Content starts

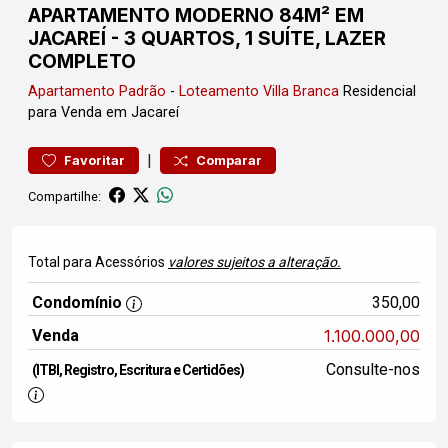
APARTAMENTO MODERNO 84M² EM
JACAREÍ - 3 QUARTOS, 1 SUÍTE, LAZER
COMPLETO
Apartamento
Padrão
-
Loteamento Villa Branca
Residencial
para Venda em Jacareí
|
Favoritar
Comparar
Compartilhe:
Total para Acessórios
valores sujeitos a alteração.
Condomínio
350,00
Venda
1.100.000,00
Consulte-nos
(ITBI, Registro, Escritura e Certidões)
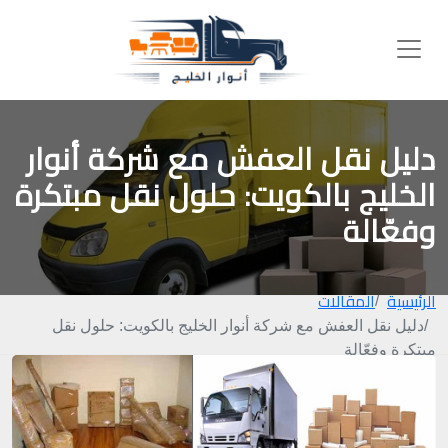
دليل نقل العفش مع شركة أنوار
الخليج بالكويت: حلول نقل مبتكرة
وفعّالة
الرئيسية
المقالات
دليل نقل العفش مع شركة أنوار الخليج بالكويت: حلول نقل
مبتكرة وفعّالة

Content ends

* Problem statement
Leaving out the pictures, please transcribe exactly the lines from the one that holds "valores sujeitos a alteração." through the last line of the entries above, both included.

* Task answer
valores sujeitos a alteração.
Condomínio
350,00
Venda
1.100.000,00
Consulte-nos
(ITBI, Registro, Escritura e Certidões)
دليل نقل العفش مع شركة أنوار
الخليج بالكويت: حلول نقل مبتكرة
وفعّالة
الرئيسية
المقالات
دليل نقل العفش مع شركة أنوار الخليج بالكويت: حلول نقل
مبتكرة وفعّالة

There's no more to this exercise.